E, sob o olhar encantado e agradecido dos alamanos feridos, a moça gaulesa se retirou e foi cuidar de outros afazeres.

À noite, como já se tornara hábito, o general e o centurião apareceram na tenda dela. Vinham em busca da continuação da história que os intrigava e fascinava.

– Ah, boa noite, senhores. Entrem, por favor. O mesmo banco incômodo os espera.

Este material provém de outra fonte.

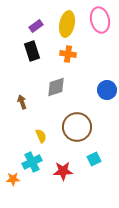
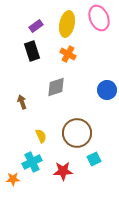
pink ellipse: moved 1 px left, 2 px up; rotated 10 degrees counterclockwise
orange cross: rotated 21 degrees clockwise
brown circle: moved 6 px down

Os dois oficiais romanos entraram e sentaram, mantendo o máximo silêncio, como a dizer com isso que esperavam que Alline começasse a narrar sua história em seguida. Ela o fez:

– Vivemos, meu general-abade e eu, dois anos de pura felicidade em Troyes. Nesse tempo, depois de ter me instruído em tudo o que sabia, desde manejo de armas até equitação, desde luta-livre até camuflagem de campo, nós começamos a discutir estratégias de combate e estudar as grandes batalhas. Aquilo me encantou. O general Lucius era um notável estrategista e tinha buscado aprender com os mais diversos estrategistas militares do mundo: romanos, gregos, macedônios, persas, egípcios, citas, hunos, francos, godos, alanos, gauleses, bretões e muitos outros. Nós lemos juntos o De Bello Gallico, de Júlio Cesar, um dos muitos livros que existiam na biblioteca da abadia. E, durante esses dois anos, eu atingi o limite máximo de ensino que havia na escola regular, de forma que o bondoso e sábio irmão Ildasius tomou-me sob sua responsabilidade e começou a instruir-me em Aristóteles e outros filósofos gregos. Ildasius era um religioso diferente, não era dado a delírios místicos cristãos, era muito mais um filósofo recém-egresso do paganismo grego. Aprendi com ele muita coisa de lógica, retórica e moral. Ensinou-me também uma visão do estudo comparado das religiões, o que me fez acreditar no quanto estava certa a concepção de meu druida, que todos os deuses e deusas se continham em uma única Essência.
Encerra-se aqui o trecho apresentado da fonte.